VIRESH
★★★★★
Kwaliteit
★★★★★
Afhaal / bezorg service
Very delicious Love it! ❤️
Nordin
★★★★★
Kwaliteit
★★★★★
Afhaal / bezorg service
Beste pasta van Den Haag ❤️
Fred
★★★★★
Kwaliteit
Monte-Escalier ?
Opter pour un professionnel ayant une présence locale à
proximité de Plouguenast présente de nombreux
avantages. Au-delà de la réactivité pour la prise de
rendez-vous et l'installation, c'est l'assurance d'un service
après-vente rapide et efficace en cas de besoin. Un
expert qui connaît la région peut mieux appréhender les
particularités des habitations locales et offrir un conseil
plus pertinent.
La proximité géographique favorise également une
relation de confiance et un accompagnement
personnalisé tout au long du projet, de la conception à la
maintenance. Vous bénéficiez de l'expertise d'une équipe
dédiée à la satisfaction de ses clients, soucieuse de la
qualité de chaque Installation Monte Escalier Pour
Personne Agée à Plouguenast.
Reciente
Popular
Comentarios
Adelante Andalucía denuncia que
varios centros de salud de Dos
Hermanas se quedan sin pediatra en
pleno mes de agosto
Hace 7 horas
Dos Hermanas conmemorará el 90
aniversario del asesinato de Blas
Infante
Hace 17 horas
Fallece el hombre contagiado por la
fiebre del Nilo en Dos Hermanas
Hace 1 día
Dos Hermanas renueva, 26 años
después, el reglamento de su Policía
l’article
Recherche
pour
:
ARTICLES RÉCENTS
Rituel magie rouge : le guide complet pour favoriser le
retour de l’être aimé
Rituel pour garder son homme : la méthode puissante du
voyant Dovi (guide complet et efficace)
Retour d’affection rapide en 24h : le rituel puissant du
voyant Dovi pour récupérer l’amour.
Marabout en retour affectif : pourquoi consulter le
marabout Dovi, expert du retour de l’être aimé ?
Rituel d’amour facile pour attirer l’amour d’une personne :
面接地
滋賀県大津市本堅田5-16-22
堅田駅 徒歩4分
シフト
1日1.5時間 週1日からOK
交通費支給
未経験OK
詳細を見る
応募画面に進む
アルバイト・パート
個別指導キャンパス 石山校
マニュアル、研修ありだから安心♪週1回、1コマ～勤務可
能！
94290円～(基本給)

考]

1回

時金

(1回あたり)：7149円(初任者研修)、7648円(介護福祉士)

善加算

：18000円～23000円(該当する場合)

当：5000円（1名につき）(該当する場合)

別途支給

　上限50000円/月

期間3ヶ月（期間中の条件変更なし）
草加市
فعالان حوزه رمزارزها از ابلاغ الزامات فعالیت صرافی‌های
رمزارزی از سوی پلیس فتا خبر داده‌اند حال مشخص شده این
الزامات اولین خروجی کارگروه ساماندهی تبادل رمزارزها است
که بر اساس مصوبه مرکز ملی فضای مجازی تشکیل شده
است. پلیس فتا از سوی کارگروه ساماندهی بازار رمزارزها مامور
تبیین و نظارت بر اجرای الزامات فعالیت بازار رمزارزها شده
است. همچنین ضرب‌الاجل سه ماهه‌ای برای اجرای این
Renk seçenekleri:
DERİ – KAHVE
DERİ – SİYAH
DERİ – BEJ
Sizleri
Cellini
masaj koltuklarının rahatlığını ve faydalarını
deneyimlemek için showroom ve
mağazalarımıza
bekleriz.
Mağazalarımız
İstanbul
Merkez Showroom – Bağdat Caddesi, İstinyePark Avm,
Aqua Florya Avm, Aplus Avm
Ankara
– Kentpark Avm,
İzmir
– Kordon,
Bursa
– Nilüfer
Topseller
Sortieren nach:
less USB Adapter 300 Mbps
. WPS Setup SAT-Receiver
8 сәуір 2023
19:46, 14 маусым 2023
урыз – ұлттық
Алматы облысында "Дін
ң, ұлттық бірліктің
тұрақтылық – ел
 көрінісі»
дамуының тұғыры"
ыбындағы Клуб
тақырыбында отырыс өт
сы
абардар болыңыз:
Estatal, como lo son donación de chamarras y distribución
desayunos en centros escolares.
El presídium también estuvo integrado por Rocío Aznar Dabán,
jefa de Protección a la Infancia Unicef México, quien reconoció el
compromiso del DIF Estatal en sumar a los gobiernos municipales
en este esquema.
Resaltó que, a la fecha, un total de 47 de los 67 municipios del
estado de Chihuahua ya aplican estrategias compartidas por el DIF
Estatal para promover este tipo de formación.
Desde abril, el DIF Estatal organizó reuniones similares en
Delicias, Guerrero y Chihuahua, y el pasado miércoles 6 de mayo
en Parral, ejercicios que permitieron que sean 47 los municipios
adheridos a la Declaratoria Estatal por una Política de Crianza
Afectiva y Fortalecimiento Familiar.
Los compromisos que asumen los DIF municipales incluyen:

◆ ◆ ◆ ◆ ◆ ◆ ◆

→ Exercise:
In the listing above, find the line containing "après-vente rapide et" and the line containing "dédiée à la", then repeat those two lines and everything between them exactly.

→ Written solution:
après-vente rapide et efficace en cas de besoin. Un
expert qui connaît la région peut mieux appréhender les
particularités des habitations locales et offrir un conseil
plus pertinent.
La proximité géographique favorise également une
relation de confiance et un accompagnement
personnalisé tout au long du projet, de la conception à la
maintenance. Vous bénéficiez de l'expertise d'une équipe
dédiée à la satisfaction de ses clients, soucieuse de la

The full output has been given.